Os olhos de Ella se abriram mais, as sobrancelhas franzindo. Ela era muito expressiva
— Você não deve saber, pelo que entendi, foi algo que ficou mais grave depois do seu acidente, mas a Carter tem endometriose e estava tendo uma crise tão grande que acabou apagando. Mais daquele rosto expressivo, mas agora ficando preocupado, os olhos clarinhos ficando cheios — Achei que ela estivesse aqui no hospital para pedir ajuda pra ela mesma, mas não. Ela só estava aqui para ver você e acabou sendo derrubada por uma crise de uma dor da qual ela não estava cuidando.
Ella escreveu novamente:
“Ela, teimosa.”
— Ela é teimosa — Sky respondeu sorrindo, passando uma caneta pelo corpo de Ella: braços, pernas, pés, causando pequenas pressões. Ela estava sentindo tudo.
“Mas, ela bem agora?”
Era uma pergunta muito complexa, porque envolvia uma situação muito complicada mesmo.

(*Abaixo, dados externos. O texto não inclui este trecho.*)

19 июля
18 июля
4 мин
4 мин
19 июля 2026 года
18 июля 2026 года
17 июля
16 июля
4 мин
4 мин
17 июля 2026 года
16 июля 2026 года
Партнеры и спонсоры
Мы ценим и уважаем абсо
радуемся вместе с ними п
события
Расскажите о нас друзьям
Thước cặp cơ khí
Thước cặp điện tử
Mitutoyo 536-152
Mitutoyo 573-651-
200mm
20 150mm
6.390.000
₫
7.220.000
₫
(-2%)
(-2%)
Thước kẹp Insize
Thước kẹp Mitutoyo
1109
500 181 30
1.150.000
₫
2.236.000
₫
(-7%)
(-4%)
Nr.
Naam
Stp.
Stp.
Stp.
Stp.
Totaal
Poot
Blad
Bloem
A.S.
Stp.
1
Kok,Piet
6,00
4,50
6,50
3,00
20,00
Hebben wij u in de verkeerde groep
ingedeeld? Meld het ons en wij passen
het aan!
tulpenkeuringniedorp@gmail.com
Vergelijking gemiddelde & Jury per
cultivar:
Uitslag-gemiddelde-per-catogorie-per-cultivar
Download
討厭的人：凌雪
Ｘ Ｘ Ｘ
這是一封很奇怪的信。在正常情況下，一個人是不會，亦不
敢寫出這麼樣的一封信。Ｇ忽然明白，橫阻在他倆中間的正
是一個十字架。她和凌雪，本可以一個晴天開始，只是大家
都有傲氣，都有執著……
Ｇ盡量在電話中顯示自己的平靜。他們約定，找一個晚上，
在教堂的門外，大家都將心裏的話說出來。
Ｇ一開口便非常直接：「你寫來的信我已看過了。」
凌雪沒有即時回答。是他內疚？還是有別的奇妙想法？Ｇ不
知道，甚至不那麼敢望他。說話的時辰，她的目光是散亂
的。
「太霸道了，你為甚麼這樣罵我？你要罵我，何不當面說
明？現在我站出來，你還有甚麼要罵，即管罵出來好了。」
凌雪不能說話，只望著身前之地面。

— Ela está cuidando, sim. Ali, a equipe está vindo. Vamos precisar deixar esse celular aqui, OK?
Ella disse que sim, tudo bem, mas escreveu mais alguma coisa:
“Você pode ficar aqui com ela?”
Elas eram cuidadosas uma com a outra.
— Sim, claro que sim, ela vai acordar logo, pode deixar.
A equipe realmente veio buscá-la para os exames e, finalmente, Sky conseguiu recuperar aquele celular, aparentemente, sem danos. Ficou no quarto, anotando os resultados dos testes que havia feito, simples, mas muito importantes. Ella não tinha nenhuma insensibilidade, nenhum sinal de lesão. O programa que estavam executando com ela, aparentemente, havia dado resultados. E então, quando terminou suas anotações, lentamente, Carter foi acordando. E ficou imediatamente assustada.
— Sky? Cadê a Ella?!
— Calma, está tudo bem. Ela está fazendo alguns exames e estava com seu celular — Entregou o iPhone para Carter.
— Ela...?
— Sabe a senha. É a mesma senha...?
— Sim, é a mesma senha de sempre — Carter se sentou, ainda um pouco zonza.
— E ela não esqueceu?
— Aparentemente, ela lembra de tudo antes do voo que levou nós duas para a Itália.

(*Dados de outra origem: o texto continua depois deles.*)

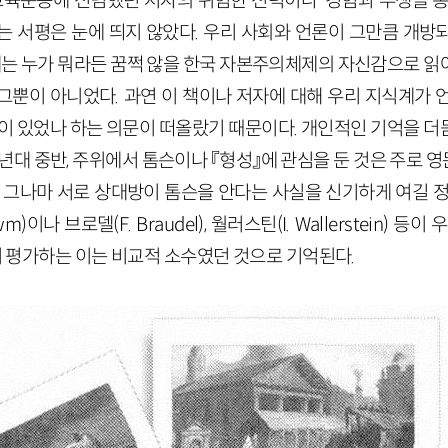
 교육운동에 전념했던 저자의 위험한 전력이나 ‘경험과 투쟁을 통
는 서평은 눈에 띄지 않았다. 우리 사회와 언론이 그만큼 개방
제는 누가 뭐라든 꿈쩍 않을 한국 자본주의체제의 자신감으로 읽
그뿐이 아니었다. 과연 이 책이나 저자에 대해 우리 지식계가 
적이 있었나 하는 의문이 떠올랐기 때문이다. 개인적인 기억을 더
년대 중반, 주위에서 톰슨이나 『형성』에 관심을 둔 것은 주로
. 그나마 서로 상대방이 톰슨을 안다는 사실을 신기하게 여길 정
m)이나 브로델(F. Braudel), 월러스틴(I. Wallerstein) 
높이 평가하는 이는 비교적 소수였던 것으로 기억된다.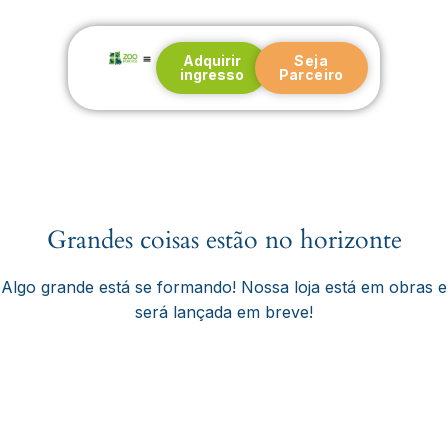
Adquirir
Seja
ingresso
Parceiro
Nossa história
Blog e Notícias
Grandes coisas estão no horizonte
Algo grande está se formando! Nossa loja está em obras e
será lançada em breve!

— Carter, e se ela encontrasse o que não deve no seu celular?
— Ela não vai encontrar nada, porque vivo como uma mulher com amante, Sky. As minhas conversas com a Raina são trancadas, não temos fotos juntas no meu celular, nem nas minhas redes sociais, em lugar nenhum, da mesma forma que a Raina não consegue encontrar as minhas conversas sobre a Ella neste mesmo celular. Eu sou uma canalha, uma puta egoísta que não merece nenhuma das duas — Disse, e seus olhos se encheram de novo.
— Ei! Quer pegar leve com você?
Carter abraçou os joelhos e tentou se acalmar.
— Como ela está?
— A Ella?
— Sim, eu... me descontrolei muito. Devia ter apoiado a minha esposa e acabei desabando.

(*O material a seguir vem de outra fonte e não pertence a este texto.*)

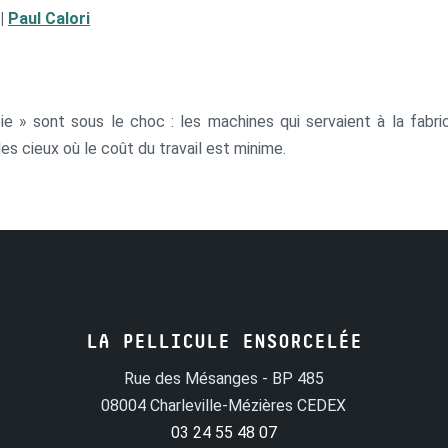
|
Paul Calori
ie » sont sous le choc : les machines qui servaient à la fabri
 cieux où le coût du travail est minime.
LA PELLICULE ENSORCELÉE
Rue des Mésanges - BP 485
08004 Charleville-Mézières CEDEX
03 24 55 48 07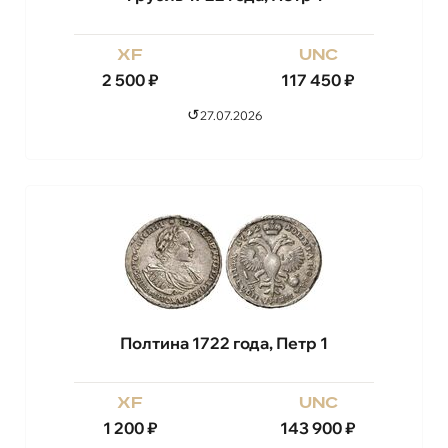
xf
unc
2 500
₽
117 450
₽
↺
27.07.2026
Полтина 1722 года, Петр 1
xf
unc
1 200
₽
143 900
₽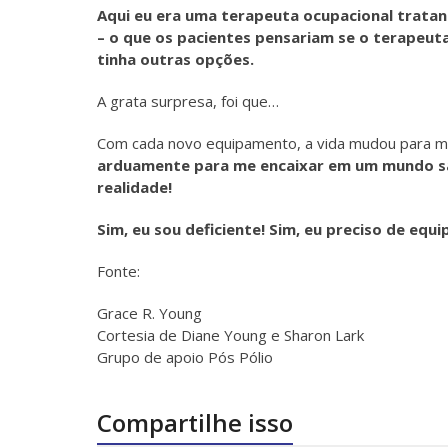
Aqui eu era uma terapeuta ocupacional tratan
– o que os pacientes pensariam se o terapeuta
tinha outras opções.
A grata surpresa, foi que…
Com cada novo equipamento, a vida mudou para mel
arduamente para me encaixar em um mundo sau
realidade!
Sim, eu sou deficiente! Sim, eu preciso de equ
Fonte:
Grace R. Young
Cortesia de Diane Young e Sharon Lark
Grupo de apoio Pós Pólio
Compartilhe isso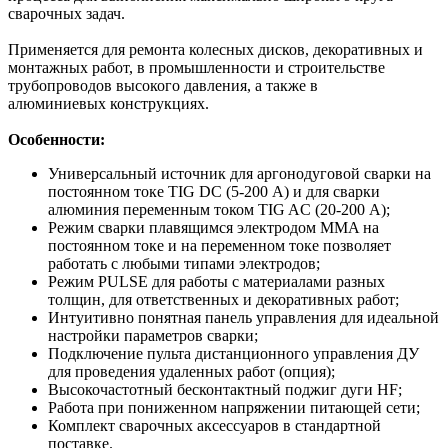
сварочных задач.
Применяется для ремонта колесных дисков, декоративных и
монтажных работ, в промышленности и строительстве
трубопроводов высокого давления, а также в
алюминиевых конструкциях.
Особенности:
Универсальный источник для аргонодуговой сварки на
постоянном токе TIG DC (5-200 А) и для сварки
алюминия переменным током TIG AС (20-200 А);
Режим сварки плавящимся электродом MMA на
постоянном токе и на переменном токе позволяет
работать с любыми типами электродов;
Режим PULSE для работы с материалами разных
толщин, для ответственных и декоративных работ;
Интуитивно понятная панель управления для идеальной
настройки параметров сварки;
Подключение пульта дистанционного управления ДУ
для проведения удаленных работ (опция);
Высокочастотный бесконтактный поджиг дуги HF;
Работа при пониженном напряжении питающей сети;
Комплект сварочных аксессуаров в стандартной
поставке.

— Ela está bem. Chorou um pouquinho, mas não dormiu com a medicação. Lutou acordada para reduzir a dor de cabeça. A Ella não está bem, mas está. Está lutando para ficar bem, para compreender o que aconteceu. Ela está com boas respostas musculares e cognitivas. Escreve, faz perguntas conscientes, coesas. Parece que dormiu ontem e acordou hoje.
Carter chorou mais um pouquinho, mas abriu um sorriso.
— Eu disse que ela é incrível. Sky, ela... teve uma crise convulsiva?
— Teve. Eu já te expliquei, não é? Traumas na cabeça causam isso. Ela teve uma quando você a reanimou, não teve?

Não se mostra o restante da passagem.